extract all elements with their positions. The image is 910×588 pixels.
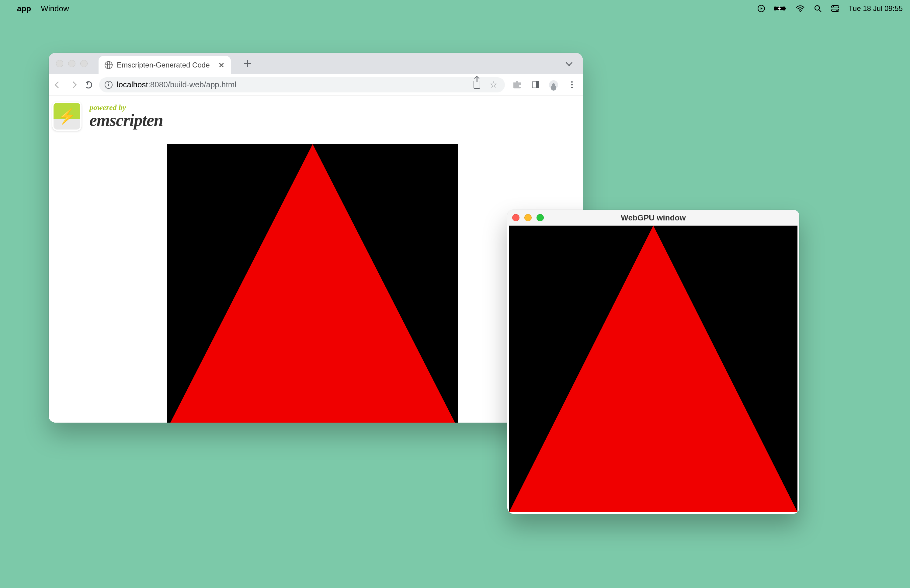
spotlight-search-icon[interactable]	[814, 5, 822, 13]
svg-point-4	[800, 11, 801, 12]
site-info-icon[interactable]: i	[105, 81, 113, 89]
battery-icon[interactable]	[774, 5, 787, 12]
emscripten-badge-icon: ⚡	[52, 102, 81, 131]
avatar-icon	[549, 80, 558, 89]
browser-traffic-lights	[53, 60, 92, 67]
browser-chrome: Emscripten-Generated Code i localhost:80…	[48, 53, 583, 95]
playback-icon[interactable]	[757, 5, 765, 13]
browser-page-content: ⚡ powered by emscripten	[48, 95, 583, 423]
window-menu[interactable]: Window	[41, 4, 69, 13]
svg-rect-9	[832, 9, 839, 11]
arrow-left-icon	[55, 81, 62, 88]
share-icon	[474, 81, 480, 89]
browser-menu-button[interactable]	[566, 79, 578, 91]
app-menu[interactable]: app	[17, 4, 31, 13]
bolt-icon: ⚡	[58, 108, 76, 125]
star-icon: ☆	[490, 81, 497, 89]
native-app-window: WebGPU window	[507, 210, 799, 514]
svg-rect-7	[832, 5, 839, 8]
svg-rect-3	[785, 8, 786, 10]
profile-button[interactable]	[548, 79, 559, 91]
traffic-light-minimize[interactable]	[524, 214, 532, 221]
svg-marker-12	[509, 226, 797, 512]
sidepanel-button[interactable]	[529, 79, 541, 91]
nav-forward-button[interactable]	[69, 80, 78, 89]
traffic-light-close[interactable]	[512, 214, 519, 221]
emscripten-brand-label: emscripten	[89, 111, 163, 129]
traffic-light-zoom[interactable]	[537, 214, 544, 221]
browser-tabstrip: Emscripten-Generated Code	[48, 53, 583, 74]
chevron-down-icon	[566, 59, 573, 66]
traffic-light-zoom[interactable]	[80, 60, 87, 67]
traffic-light-close[interactable]	[56, 60, 63, 67]
share-button[interactable]	[471, 79, 483, 91]
browser-tab[interactable]: Emscripten-Generated Code	[99, 56, 231, 74]
close-tab-icon[interactable]	[218, 62, 225, 68]
browser-toolbar: i localhost:8080/build-web/app.html ☆	[48, 74, 583, 95]
extensions-button[interactable]	[511, 79, 523, 91]
puzzle-icon	[513, 81, 521, 89]
macos-menubar: app Window Tue 18 Jul 09:55	[0, 0, 910, 17]
svg-point-8	[833, 6, 834, 7]
reload-icon	[85, 81, 92, 89]
nav-back-button[interactable]	[53, 80, 63, 89]
bookmark-button[interactable]: ☆	[487, 79, 499, 91]
red-triangle-render	[509, 226, 797, 512]
svg-line-6	[819, 10, 821, 12]
svg-point-10	[836, 10, 837, 11]
plus-icon	[244, 60, 251, 67]
emscripten-logo: ⚡ powered by emscripten	[52, 102, 166, 131]
new-tab-button[interactable]	[240, 56, 255, 71]
red-triangle-render	[167, 144, 458, 423]
kebab-icon	[571, 81, 573, 88]
control-center-icon[interactable]	[831, 5, 839, 12]
native-window-title: WebGPU window	[507, 213, 799, 223]
address-bar[interactable]: i localhost:8080/build-web/app.html ☆	[99, 77, 505, 92]
tab-list-button[interactable]	[561, 56, 577, 71]
url-host: localhost	[117, 80, 148, 89]
native-canvas[interactable]	[509, 226, 797, 512]
sidepanel-icon	[532, 81, 539, 88]
traffic-light-minimize[interactable]	[68, 60, 76, 67]
tab-title: Emscripten-Generated Code	[117, 61, 210, 69]
url-path: :8080/build-web/app.html	[148, 80, 237, 89]
menubar-clock[interactable]: Tue 18 Jul 09:55	[849, 4, 903, 13]
svg-point-5	[815, 5, 819, 10]
browser-window: Emscripten-Generated Code i localhost:80…	[48, 53, 583, 423]
emscripten-canvas[interactable]	[167, 144, 458, 423]
reload-button[interactable]	[84, 80, 93, 89]
arrow-right-icon	[70, 81, 77, 88]
globe-icon	[105, 61, 113, 69]
native-titlebar[interactable]: WebGPU window	[507, 210, 799, 226]
svg-marker-11	[167, 144, 458, 423]
wifi-icon[interactable]	[796, 5, 805, 12]
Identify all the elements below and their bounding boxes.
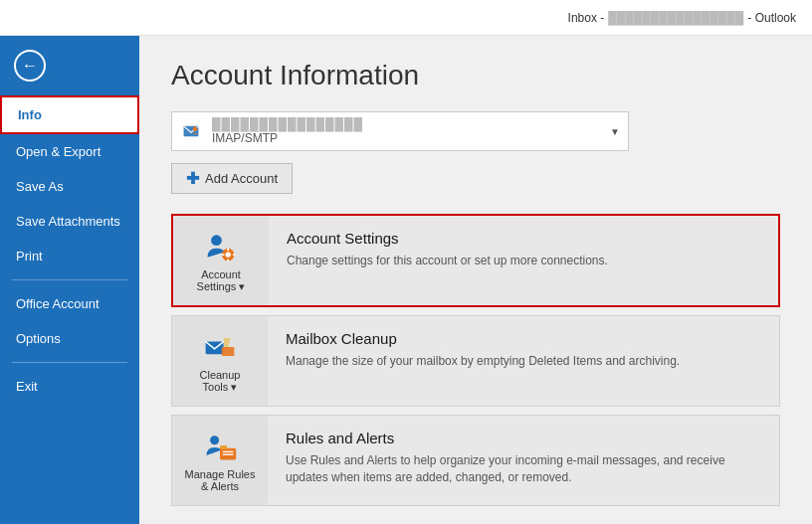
sidebar-item-label-print: Print: [16, 249, 43, 263]
svg-rect-7: [222, 254, 225, 256]
app-name: - Outlook: [747, 11, 796, 25]
sidebar-item-print[interactable]: Print: [0, 239, 139, 273]
rules-alerts-button[interactable]: Manage Rules& Alerts: [172, 416, 268, 505]
sidebar-item-options[interactable]: Options: [0, 321, 139, 356]
cleanup-tools-icon: [202, 329, 238, 365]
email-masked: ████████████████: [608, 11, 743, 25]
account-settings-info: Account Settings Change settings for thi…: [269, 216, 778, 305]
sidebar-item-label-exit: Exit: [16, 379, 38, 394]
rules-alerts-desc: Use Rules and Alerts to help organize yo…: [286, 452, 761, 486]
svg-point-4: [226, 252, 231, 257]
cleanup-tools-button[interactable]: CleanupTools ▾: [172, 316, 268, 406]
sidebar-item-exit[interactable]: Exit: [0, 369, 139, 404]
tile-cleanup-tools: CleanupTools ▾ Mailbox Cleanup Manage th…: [171, 315, 780, 407]
svg-marker-12: [224, 338, 231, 347]
svg-rect-6: [227, 259, 229, 262]
account-dropdown[interactable]: ████████████████ IMAP/SMTP ▼: [171, 111, 629, 151]
content-area: Account Information ████████████████ IMA…: [139, 36, 812, 524]
sidebar-item-save-as[interactable]: Save As: [0, 169, 139, 204]
sidebar-item-open-export[interactable]: Open & Export: [0, 134, 139, 169]
svg-point-13: [210, 436, 219, 444]
rules-alerts-icon: [202, 429, 238, 464]
svg-point-1: [193, 126, 198, 131]
top-bar: Inbox - ████████████████ - Outlook: [0, 0, 812, 36]
tile-rules-alerts: Manage Rules& Alerts Rules and Alerts Us…: [171, 415, 780, 506]
cleanup-tools-info: Mailbox Cleanup Manage the size of your …: [268, 316, 779, 406]
rules-alerts-info: Rules and Alerts Use Rules and Alerts to…: [268, 416, 779, 505]
sidebar-item-save-attachments[interactable]: Save Attachments: [0, 204, 139, 239]
email-icon: [180, 123, 202, 139]
account-email: ████████████████: [212, 117, 610, 131]
main-layout: ← Info Open & Export Save As Save Attach…: [0, 36, 812, 524]
sidebar-item-label-save-attachments: Save Attachments: [16, 214, 120, 229]
add-account-button[interactable]: ✚ Add Account: [171, 163, 293, 194]
cleanup-tools-tile-label: CleanupTools ▾: [200, 369, 241, 394]
svg-rect-5: [227, 248, 229, 251]
plus-icon: ✚: [186, 169, 199, 188]
tile-account-settings: AccountSettings ▾ Account Settings Chang…: [171, 214, 780, 307]
account-info: ████████████████ IMAP/SMTP: [212, 117, 610, 145]
sidebar-item-label-office-account: Office Account: [16, 296, 100, 311]
sidebar-item-label-info: Info: [18, 107, 42, 122]
back-button[interactable]: ←: [8, 44, 52, 87]
sidebar-item-label-options: Options: [16, 331, 61, 346]
svg-rect-10: [222, 347, 235, 356]
cleanup-tools-title: Mailbox Cleanup: [286, 330, 761, 347]
account-settings-desc: Change settings for this account or set …: [287, 253, 760, 269]
account-type: IMAP/SMTP: [212, 131, 610, 145]
rules-alerts-title: Rules and Alerts: [286, 430, 761, 446]
dropdown-arrow-icon: ▼: [610, 126, 620, 137]
back-arrow-icon: ←: [22, 57, 38, 75]
sidebar: ← Info Open & Export Save As Save Attach…: [0, 36, 139, 524]
page-title: Account Information: [171, 60, 780, 91]
svg-point-2: [211, 235, 222, 246]
sidebar-divider-1: [12, 279, 127, 280]
sidebar-item-label-save-as: Save As: [16, 179, 64, 194]
rules-alerts-tile-label: Manage Rules& Alerts: [185, 468, 256, 492]
account-settings-title: Account Settings: [287, 230, 760, 247]
svg-rect-8: [233, 254, 236, 256]
back-circle-icon: ←: [14, 50, 46, 82]
sidebar-item-office-account[interactable]: Office Account: [0, 286, 139, 321]
account-dropdown-wrapper: ████████████████ IMAP/SMTP ▼: [171, 111, 780, 151]
sidebar-item-label-open-export: Open & Export: [16, 144, 101, 159]
account-settings-tile-label: AccountSettings ▾: [197, 268, 246, 293]
inbox-label: Inbox -: [568, 11, 605, 25]
sidebar-divider-2: [12, 362, 127, 363]
cleanup-tools-desc: Manage the size of your mailbox by empty…: [286, 353, 761, 370]
account-settings-icon: [203, 229, 239, 264]
sidebar-item-info[interactable]: Info: [0, 95, 139, 134]
account-settings-button[interactable]: AccountSettings ▾: [173, 216, 269, 305]
add-account-label: Add Account: [205, 171, 278, 186]
svg-rect-15: [220, 445, 227, 449]
tiles-area: AccountSettings ▾ Account Settings Chang…: [171, 214, 780, 510]
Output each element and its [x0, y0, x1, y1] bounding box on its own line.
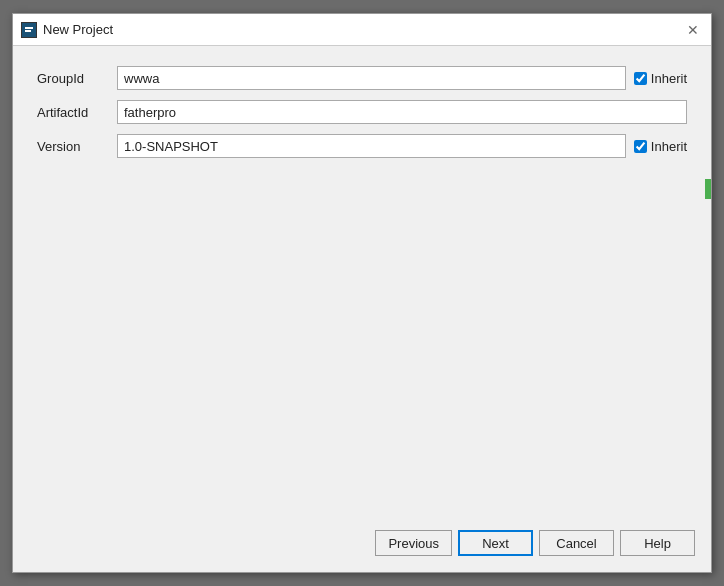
cancel-button[interactable]: Cancel	[539, 530, 614, 556]
group-id-inherit-label: Inherit	[651, 71, 687, 86]
version-inherit-checkbox[interactable]	[634, 140, 647, 153]
version-input[interactable]	[117, 134, 626, 158]
version-inherit-container: Inherit	[634, 139, 687, 154]
artifact-id-row: ArtifactId	[37, 100, 687, 124]
title-bar-left: New Project	[21, 22, 113, 38]
svg-rect-1	[25, 27, 33, 29]
group-id-row: GroupId Inherit	[37, 66, 687, 90]
help-button[interactable]: Help	[620, 530, 695, 556]
dialog-icon	[21, 22, 37, 38]
group-id-label: GroupId	[37, 71, 117, 86]
new-project-dialog: New Project ✕ GroupId Inherit ArtifactId…	[12, 13, 712, 573]
group-id-inherit-checkbox[interactable]	[634, 72, 647, 85]
group-id-input[interactable]	[117, 66, 626, 90]
artifact-id-input[interactable]	[117, 100, 687, 124]
dialog-title: New Project	[43, 22, 113, 37]
dialog-footer: Previous Next Cancel Help	[13, 520, 711, 572]
next-button[interactable]: Next	[458, 530, 533, 556]
side-indicator	[705, 179, 711, 199]
previous-button[interactable]: Previous	[375, 530, 452, 556]
group-id-inherit-container: Inherit	[634, 71, 687, 86]
body-spacer	[37, 168, 687, 500]
dialog-body: GroupId Inherit ArtifactId Version Inher…	[13, 46, 711, 520]
version-row: Version Inherit	[37, 134, 687, 158]
svg-rect-2	[25, 30, 31, 32]
version-label: Version	[37, 139, 117, 154]
title-bar: New Project ✕	[13, 14, 711, 46]
close-button[interactable]: ✕	[683, 20, 703, 40]
artifact-id-label: ArtifactId	[37, 105, 117, 120]
version-inherit-label: Inherit	[651, 139, 687, 154]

★ ★ ★ ★ ★ ★ ★

**Task requirements**
Once the pictures are set aside, what is needed is the lines from the line with "Output each element" through the end of the data, written out exactly and alone.

**Written solution**
Output each element and its [x0, y0, x1, y1] bounding box on its own line.
cancel-button[interactable]: Cancel	[539, 530, 614, 556]
group-id-inherit-label: Inherit	[651, 71, 687, 86]
version-inherit-checkbox[interactable]	[634, 140, 647, 153]
version-input[interactable]	[117, 134, 626, 158]
version-inherit-container: Inherit	[634, 139, 687, 154]
artifact-id-row: ArtifactId	[37, 100, 687, 124]
title-bar-left: New Project	[21, 22, 113, 38]
svg-rect-1	[25, 27, 33, 29]
group-id-row: GroupId Inherit	[37, 66, 687, 90]
help-button[interactable]: Help	[620, 530, 695, 556]
dialog-icon	[21, 22, 37, 38]
group-id-label: GroupId	[37, 71, 117, 86]
new-project-dialog: New Project ✕ GroupId Inherit ArtifactId…	[12, 13, 712, 573]
group-id-inherit-checkbox[interactable]	[634, 72, 647, 85]
group-id-input[interactable]	[117, 66, 626, 90]
artifact-id-input[interactable]	[117, 100, 687, 124]
dialog-title: New Project	[43, 22, 113, 37]
dialog-footer: Previous Next Cancel Help	[13, 520, 711, 572]
next-button[interactable]: Next	[458, 530, 533, 556]
side-indicator	[705, 179, 711, 199]
previous-button[interactable]: Previous	[375, 530, 452, 556]
group-id-inherit-container: Inherit	[634, 71, 687, 86]
body-spacer	[37, 168, 687, 500]
dialog-body: GroupId Inherit ArtifactId Version Inher…	[13, 46, 711, 520]
version-row: Version Inherit	[37, 134, 687, 158]
svg-rect-2	[25, 30, 31, 32]
version-label: Version	[37, 139, 117, 154]
title-bar: New Project ✕	[13, 14, 711, 46]
close-button[interactable]: ✕	[683, 20, 703, 40]
artifact-id-label: ArtifactId	[37, 105, 117, 120]
version-inherit-label: Inherit	[651, 139, 687, 154]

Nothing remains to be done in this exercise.